Y prosiguió, con una mirada mitad triste, mitad maligna:

—Hace años, siendo yo bastante joven, conocí a un hombre del cual se decía que era muy talentoso. Este hombre, ancho, robusto, con una garganta por la cual se habían deslizado muchos vasos de cerveza, se reía regocijadamente. Y ese hombre produjo en mí, entonces, un pesar, un gran dolor. Ese dolor fue como el primer redoble de una marcha fúnebre. El hombre inteligente, el hombre sano, dijo, delante de mis primaveras en flor.

—A los veinticinco años yo me creía un genio. Así pasa generalmente a todos los jóvenes.

El poeta también puso en pie, de súbito. Se encaró con su amigo. El dardo sutil del escéptico, la venganza del crítico, lo hería dolorosamente.

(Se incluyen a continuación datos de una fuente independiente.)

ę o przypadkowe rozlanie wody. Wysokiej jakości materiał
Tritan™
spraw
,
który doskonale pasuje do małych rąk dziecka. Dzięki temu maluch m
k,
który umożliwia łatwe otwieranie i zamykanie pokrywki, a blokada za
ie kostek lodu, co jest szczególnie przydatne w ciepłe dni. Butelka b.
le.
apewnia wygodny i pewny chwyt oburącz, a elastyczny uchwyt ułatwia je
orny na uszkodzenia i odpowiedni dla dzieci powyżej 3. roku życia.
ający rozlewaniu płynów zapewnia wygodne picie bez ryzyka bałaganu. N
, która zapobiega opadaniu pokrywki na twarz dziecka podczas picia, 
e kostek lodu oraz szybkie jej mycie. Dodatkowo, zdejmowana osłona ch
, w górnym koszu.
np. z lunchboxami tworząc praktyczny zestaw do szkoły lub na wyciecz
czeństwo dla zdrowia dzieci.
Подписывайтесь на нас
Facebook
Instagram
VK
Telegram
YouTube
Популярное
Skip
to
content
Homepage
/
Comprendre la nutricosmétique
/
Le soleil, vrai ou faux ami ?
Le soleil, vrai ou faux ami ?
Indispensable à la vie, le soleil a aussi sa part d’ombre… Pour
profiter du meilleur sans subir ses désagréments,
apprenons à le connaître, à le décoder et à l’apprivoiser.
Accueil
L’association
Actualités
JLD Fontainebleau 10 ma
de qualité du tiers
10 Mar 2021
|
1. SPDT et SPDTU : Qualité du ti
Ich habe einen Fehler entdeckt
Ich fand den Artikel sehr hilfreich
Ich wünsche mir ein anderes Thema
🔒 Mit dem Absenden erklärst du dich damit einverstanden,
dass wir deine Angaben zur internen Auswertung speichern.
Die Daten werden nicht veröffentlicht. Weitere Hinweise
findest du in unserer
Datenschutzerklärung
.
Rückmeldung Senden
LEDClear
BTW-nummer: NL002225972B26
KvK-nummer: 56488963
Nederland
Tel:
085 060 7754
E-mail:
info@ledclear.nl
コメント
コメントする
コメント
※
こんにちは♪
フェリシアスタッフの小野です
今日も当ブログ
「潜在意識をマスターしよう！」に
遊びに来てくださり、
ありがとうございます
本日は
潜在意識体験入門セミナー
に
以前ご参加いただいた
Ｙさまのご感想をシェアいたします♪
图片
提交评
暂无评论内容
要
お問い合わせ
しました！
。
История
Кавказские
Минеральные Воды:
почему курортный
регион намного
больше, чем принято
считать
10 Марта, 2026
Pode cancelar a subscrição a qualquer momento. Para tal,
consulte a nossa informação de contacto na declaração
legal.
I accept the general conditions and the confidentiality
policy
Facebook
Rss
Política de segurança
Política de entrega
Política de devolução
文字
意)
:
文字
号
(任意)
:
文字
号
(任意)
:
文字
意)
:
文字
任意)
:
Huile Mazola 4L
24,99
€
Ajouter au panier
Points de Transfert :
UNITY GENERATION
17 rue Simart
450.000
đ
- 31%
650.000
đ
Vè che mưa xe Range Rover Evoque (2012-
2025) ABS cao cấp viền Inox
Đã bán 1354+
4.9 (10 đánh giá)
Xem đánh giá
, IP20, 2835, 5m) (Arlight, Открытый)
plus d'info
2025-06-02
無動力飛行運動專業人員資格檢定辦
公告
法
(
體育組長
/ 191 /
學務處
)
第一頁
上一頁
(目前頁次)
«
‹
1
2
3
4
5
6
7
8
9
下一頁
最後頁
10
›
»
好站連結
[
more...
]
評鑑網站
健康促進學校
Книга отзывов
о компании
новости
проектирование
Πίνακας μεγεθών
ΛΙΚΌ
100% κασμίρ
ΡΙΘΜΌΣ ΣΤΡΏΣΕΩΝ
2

—Ese hombre, dijo, el hombre que usted cita, fue una mediocridad. ¿Probó nunca lo contrario? Las primaveras de usted se deslumbraron con una luz de candil. Negar el entusiasmo, el ideal, es una estupidez burguesa. El entusiasmo es resorte de almas y caracteres. La fe salva. Un alma sin ideal es un yermo: no florecerá nunca. Yo sí siento en mi corazón la chispa sagrada: con sólo esa chispa podría prender fuego á todo su escepticismo.

El poeta se exaltaba. El otro quiso sosegarlo, temeroso de que una mala interpretación produjera en el joven un estallido.

Pero el joven no lo escuchaba; y prosiguió diciendo:

—Cuanto a mí, espero triunfar. Tengo compromiso con la victoria. Algo me dice en lo interior que yo no nací para ser de la manada; yo sería infiel a mí mismo, si no alimentara mi ambición.

La dama tomó cartas en el asunto. Ella era el iris de paz. La alianza la trajo su sonrisa y su palabra.

El crítico se comprendía vengado, en parte, de los epigramas de sus compañeros.

Ya era muy entrada la noche. Con los últimos fuegos del combate sobrevino la dispersión; y pronto no quedaba en el saloncito carmesí otra persona sino la dama, nostálgica de un poco de música, y con los oídos llenos de las disenciones de sus visitantes.

Aquella noche el extranjero, el viajador que venía de pueblos muy remotos, pensaba cómo hombres de talento se habían puesto, a los ojos de él, en pleno ridículo. Y al salir de la casa sentía la misma desagradable impresión que le produjo, tiempo atrás, una visita a un manicomio.